* **Dataset extract**

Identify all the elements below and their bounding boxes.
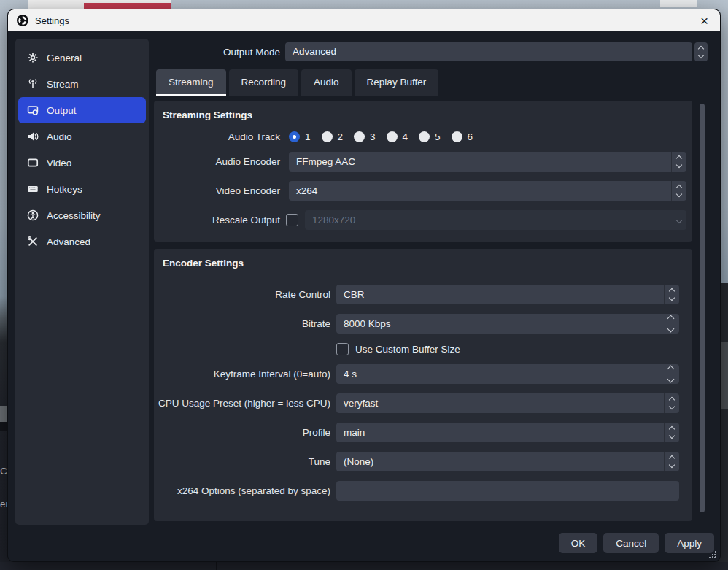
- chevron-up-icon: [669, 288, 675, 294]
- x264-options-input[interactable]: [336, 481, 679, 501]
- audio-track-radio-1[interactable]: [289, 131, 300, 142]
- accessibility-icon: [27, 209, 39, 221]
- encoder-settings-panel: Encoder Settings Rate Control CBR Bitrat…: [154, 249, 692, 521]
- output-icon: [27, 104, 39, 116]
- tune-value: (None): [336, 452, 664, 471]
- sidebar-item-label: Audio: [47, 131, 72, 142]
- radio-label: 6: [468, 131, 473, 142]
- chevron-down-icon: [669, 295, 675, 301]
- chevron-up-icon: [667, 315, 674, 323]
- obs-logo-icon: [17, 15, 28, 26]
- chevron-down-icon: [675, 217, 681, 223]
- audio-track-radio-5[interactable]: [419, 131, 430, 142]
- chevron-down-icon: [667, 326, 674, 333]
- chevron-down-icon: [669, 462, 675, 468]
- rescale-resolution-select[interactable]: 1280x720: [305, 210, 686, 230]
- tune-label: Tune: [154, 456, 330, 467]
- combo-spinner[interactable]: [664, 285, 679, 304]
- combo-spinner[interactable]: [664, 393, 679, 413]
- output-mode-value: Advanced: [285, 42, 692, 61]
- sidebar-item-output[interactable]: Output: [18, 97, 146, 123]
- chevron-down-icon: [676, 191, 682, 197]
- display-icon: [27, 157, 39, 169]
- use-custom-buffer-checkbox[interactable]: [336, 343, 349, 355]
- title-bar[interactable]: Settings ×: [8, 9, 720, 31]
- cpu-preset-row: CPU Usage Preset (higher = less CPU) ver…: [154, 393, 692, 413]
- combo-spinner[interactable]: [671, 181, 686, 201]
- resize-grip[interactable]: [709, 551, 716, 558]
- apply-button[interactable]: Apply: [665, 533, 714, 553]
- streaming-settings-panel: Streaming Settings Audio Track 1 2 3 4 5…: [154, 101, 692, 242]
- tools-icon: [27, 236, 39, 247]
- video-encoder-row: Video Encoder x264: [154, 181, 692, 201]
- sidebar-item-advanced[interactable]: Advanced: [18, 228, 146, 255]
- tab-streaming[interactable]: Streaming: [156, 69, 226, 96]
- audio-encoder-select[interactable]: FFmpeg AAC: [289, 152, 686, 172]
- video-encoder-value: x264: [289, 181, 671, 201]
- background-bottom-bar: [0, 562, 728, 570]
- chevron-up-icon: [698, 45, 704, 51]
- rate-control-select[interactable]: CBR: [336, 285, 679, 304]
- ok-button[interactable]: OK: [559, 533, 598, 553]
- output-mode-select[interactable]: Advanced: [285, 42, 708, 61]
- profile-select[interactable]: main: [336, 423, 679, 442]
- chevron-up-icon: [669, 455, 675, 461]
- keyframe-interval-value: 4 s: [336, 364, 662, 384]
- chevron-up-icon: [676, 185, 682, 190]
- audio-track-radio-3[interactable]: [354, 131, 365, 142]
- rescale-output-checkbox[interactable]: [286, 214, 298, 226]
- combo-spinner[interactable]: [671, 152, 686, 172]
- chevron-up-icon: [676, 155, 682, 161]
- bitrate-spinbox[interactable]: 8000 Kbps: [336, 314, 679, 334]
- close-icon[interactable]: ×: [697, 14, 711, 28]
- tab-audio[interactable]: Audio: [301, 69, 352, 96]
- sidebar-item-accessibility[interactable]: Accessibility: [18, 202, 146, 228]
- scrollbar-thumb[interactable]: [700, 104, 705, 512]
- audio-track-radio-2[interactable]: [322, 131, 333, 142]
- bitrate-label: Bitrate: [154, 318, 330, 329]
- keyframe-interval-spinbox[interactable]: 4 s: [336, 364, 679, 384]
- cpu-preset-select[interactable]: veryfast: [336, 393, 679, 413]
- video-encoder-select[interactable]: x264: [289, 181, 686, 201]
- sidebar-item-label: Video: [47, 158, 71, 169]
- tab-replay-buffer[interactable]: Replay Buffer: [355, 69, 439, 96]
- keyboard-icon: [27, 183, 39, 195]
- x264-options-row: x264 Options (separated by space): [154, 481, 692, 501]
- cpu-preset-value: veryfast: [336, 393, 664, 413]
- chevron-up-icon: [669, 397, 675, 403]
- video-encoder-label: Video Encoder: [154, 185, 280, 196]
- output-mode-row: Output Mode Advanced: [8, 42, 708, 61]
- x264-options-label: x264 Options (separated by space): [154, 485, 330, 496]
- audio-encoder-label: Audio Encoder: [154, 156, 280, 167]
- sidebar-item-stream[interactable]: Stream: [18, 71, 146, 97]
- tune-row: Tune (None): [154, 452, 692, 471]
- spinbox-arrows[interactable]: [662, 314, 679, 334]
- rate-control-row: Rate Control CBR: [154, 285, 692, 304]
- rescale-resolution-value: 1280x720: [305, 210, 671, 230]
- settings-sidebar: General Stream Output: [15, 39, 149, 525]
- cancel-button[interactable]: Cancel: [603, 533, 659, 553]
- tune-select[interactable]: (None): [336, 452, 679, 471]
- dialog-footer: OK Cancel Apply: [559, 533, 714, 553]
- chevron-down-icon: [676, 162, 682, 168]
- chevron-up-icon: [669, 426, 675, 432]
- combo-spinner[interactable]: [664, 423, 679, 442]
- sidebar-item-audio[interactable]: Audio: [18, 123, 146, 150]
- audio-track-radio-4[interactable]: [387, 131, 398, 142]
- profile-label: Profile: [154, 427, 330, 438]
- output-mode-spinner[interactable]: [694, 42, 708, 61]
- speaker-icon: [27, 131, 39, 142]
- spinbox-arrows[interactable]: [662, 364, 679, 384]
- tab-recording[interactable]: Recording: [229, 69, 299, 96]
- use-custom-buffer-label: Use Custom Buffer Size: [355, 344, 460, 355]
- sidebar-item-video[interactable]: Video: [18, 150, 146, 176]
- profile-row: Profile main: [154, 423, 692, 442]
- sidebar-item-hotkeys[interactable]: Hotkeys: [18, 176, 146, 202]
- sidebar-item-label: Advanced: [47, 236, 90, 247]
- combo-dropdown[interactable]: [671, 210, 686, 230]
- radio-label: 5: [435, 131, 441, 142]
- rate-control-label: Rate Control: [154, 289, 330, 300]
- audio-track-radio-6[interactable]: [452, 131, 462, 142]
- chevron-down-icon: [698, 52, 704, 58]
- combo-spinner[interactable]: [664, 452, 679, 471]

* **Exercise**
Please set the records down again exactly as written. The pictures should not be included.

* **Response for this exercise**
Identify all the elements below and their bounding boxes.
- chevron-up-icon: [669, 288, 675, 294]
- x264-options-input[interactable]: [336, 481, 679, 501]
- audio-track-radio-1[interactable]: [289, 131, 300, 142]
- accessibility-icon: [27, 209, 39, 221]
- encoder-settings-panel: Encoder Settings Rate Control CBR Bitrat…: [154, 249, 692, 521]
- output-icon: [27, 104, 39, 116]
- tune-value: (None): [336, 452, 664, 471]
- sidebar-item-label: Audio: [47, 131, 72, 142]
- radio-label: 6: [468, 131, 473, 142]
- chevron-down-icon: [669, 295, 675, 301]
- chevron-up-icon: [667, 315, 674, 323]
- obs-logo-icon: [17, 15, 28, 26]
- chevron-down-icon: [675, 217, 681, 223]
- audio-track-radio-5[interactable]: [419, 131, 430, 142]
- chevron-down-icon: [667, 326, 674, 333]
- chevron-down-icon: [669, 462, 675, 468]
- rescale-resolution-select[interactable]: 1280x720: [305, 210, 686, 230]
- tune-label: Tune: [154, 456, 330, 467]
- combo-spinner[interactable]: [664, 285, 679, 304]
- combo-spinner[interactable]: [664, 393, 679, 413]
- output-mode-value: Advanced: [285, 42, 692, 61]
- sidebar-item-output[interactable]: Output: [18, 97, 146, 123]
- chevron-down-icon: [676, 191, 682, 197]
- display-icon: [27, 157, 39, 169]
- use-custom-buffer-checkbox[interactable]: [336, 343, 349, 355]
- title-bar[interactable]: Settings ×: [8, 9, 720, 31]
- cpu-preset-row: CPU Usage Preset (higher = less CPU) ver…: [154, 393, 692, 413]
- combo-spinner[interactable]: [671, 181, 686, 201]
- resize-grip[interactable]: [709, 551, 716, 558]
- apply-button[interactable]: Apply: [665, 533, 714, 553]
- streaming-settings-panel: Streaming Settings Audio Track 1 2 3 4 5…: [154, 101, 692, 242]
- tools-icon: [27, 236, 39, 247]
- video-encoder-row: Video Encoder x264: [154, 181, 692, 201]
- sidebar-item-advanced[interactable]: Advanced: [18, 228, 146, 255]
- tab-streaming[interactable]: Streaming: [156, 69, 226, 96]
- audio-encoder-select[interactable]: FFmpeg AAC: [289, 152, 686, 172]
- video-encoder-value: x264: [289, 181, 671, 201]
- background-bottom-bar: [0, 562, 728, 570]
- chevron-up-icon: [698, 45, 704, 51]
- rate-control-select[interactable]: CBR: [336, 285, 679, 304]
- ok-button[interactable]: OK: [559, 533, 598, 553]
- output-mode-select[interactable]: Advanced: [285, 42, 708, 61]
- profile-select[interactable]: main: [336, 423, 679, 442]
- chevron-up-icon: [669, 455, 675, 461]
- keyframe-interval-value: 4 s: [336, 364, 662, 384]
- chevron-up-icon: [676, 185, 682, 190]
- audio-track-radio-3[interactable]: [354, 131, 365, 142]
- rescale-output-checkbox[interactable]: [286, 214, 298, 226]
- combo-spinner[interactable]: [671, 152, 686, 172]
- chevron-up-icon: [676, 155, 682, 161]
- bitrate-spinbox[interactable]: 8000 Kbps: [336, 314, 679, 334]
- close-icon[interactable]: ×: [697, 14, 711, 28]
- tab-audio[interactable]: Audio: [301, 69, 352, 96]
- sidebar-item-accessibility[interactable]: Accessibility: [18, 202, 146, 228]
- scrollbar-thumb[interactable]: [700, 104, 705, 512]
- audio-track-radio-2[interactable]: [322, 131, 333, 142]
- bitrate-label: Bitrate: [154, 318, 330, 329]
- keyframe-interval-spinbox[interactable]: 4 s: [336, 364, 679, 384]
- cpu-preset-select[interactable]: veryfast: [336, 393, 679, 413]
- video-encoder-select[interactable]: x264: [289, 181, 686, 201]
- sidebar-item-label: Video: [47, 158, 71, 169]
- tab-replay-buffer[interactable]: Replay Buffer: [355, 69, 439, 96]
- keyboard-icon: [27, 183, 39, 195]
- x264-options-row: x264 Options (separated by space): [154, 481, 692, 501]
- cpu-preset-value: veryfast: [336, 393, 664, 413]
- chevron-up-icon: [669, 397, 675, 403]
- video-encoder-label: Video Encoder: [154, 185, 280, 196]
- output-mode-row: Output Mode Advanced: [8, 42, 708, 61]
- x264-options-label: x264 Options (separated by space): [154, 485, 330, 496]
- audio-encoder-label: Audio Encoder: [154, 156, 280, 167]
- sidebar-item-stream[interactable]: Stream: [18, 71, 146, 97]
- tune-row: Tune (None): [154, 452, 692, 471]
- spinbox-arrows[interactable]: [662, 314, 679, 334]
- rate-control-row: Rate Control CBR: [154, 285, 692, 304]
- rescale-resolution-value: 1280x720: [305, 210, 671, 230]
- settings-sidebar: General Stream Output: [15, 39, 149, 525]
- cancel-button[interactable]: Cancel: [603, 533, 659, 553]
- tune-select[interactable]: (None): [336, 452, 679, 471]
- dialog-footer: OK Cancel Apply: [559, 533, 714, 553]
- chevron-down-icon: [676, 162, 682, 168]
- chevron-up-icon: [669, 426, 675, 432]
- combo-spinner[interactable]: [664, 423, 679, 442]
- sidebar-item-audio[interactable]: Audio: [18, 123, 146, 150]
- audio-track-radio-4[interactable]: [387, 131, 398, 142]
- profile-label: Profile: [154, 427, 330, 438]
- output-mode-spinner[interactable]: [694, 42, 708, 61]
- speaker-icon: [27, 131, 39, 142]
- spinbox-arrows[interactable]: [662, 364, 679, 384]
- tab-recording[interactable]: Recording: [229, 69, 299, 96]
- use-custom-buffer-label: Use Custom Buffer Size: [355, 344, 460, 355]
- sidebar-item-video[interactable]: Video: [18, 150, 146, 176]
- profile-row: Profile main: [154, 423, 692, 442]
- sidebar-item-hotkeys[interactable]: Hotkeys: [18, 176, 146, 202]
- sidebar-item-label: Advanced: [47, 236, 90, 247]
- combo-dropdown[interactable]: [671, 210, 686, 230]
- radio-label: 5: [435, 131, 441, 142]
- rate-control-label: Rate Control: [154, 289, 330, 300]
- audio-track-radio-6[interactable]: [452, 131, 462, 142]
- chevron-down-icon: [698, 52, 704, 58]
- combo-spinner[interactable]: [664, 452, 679, 471]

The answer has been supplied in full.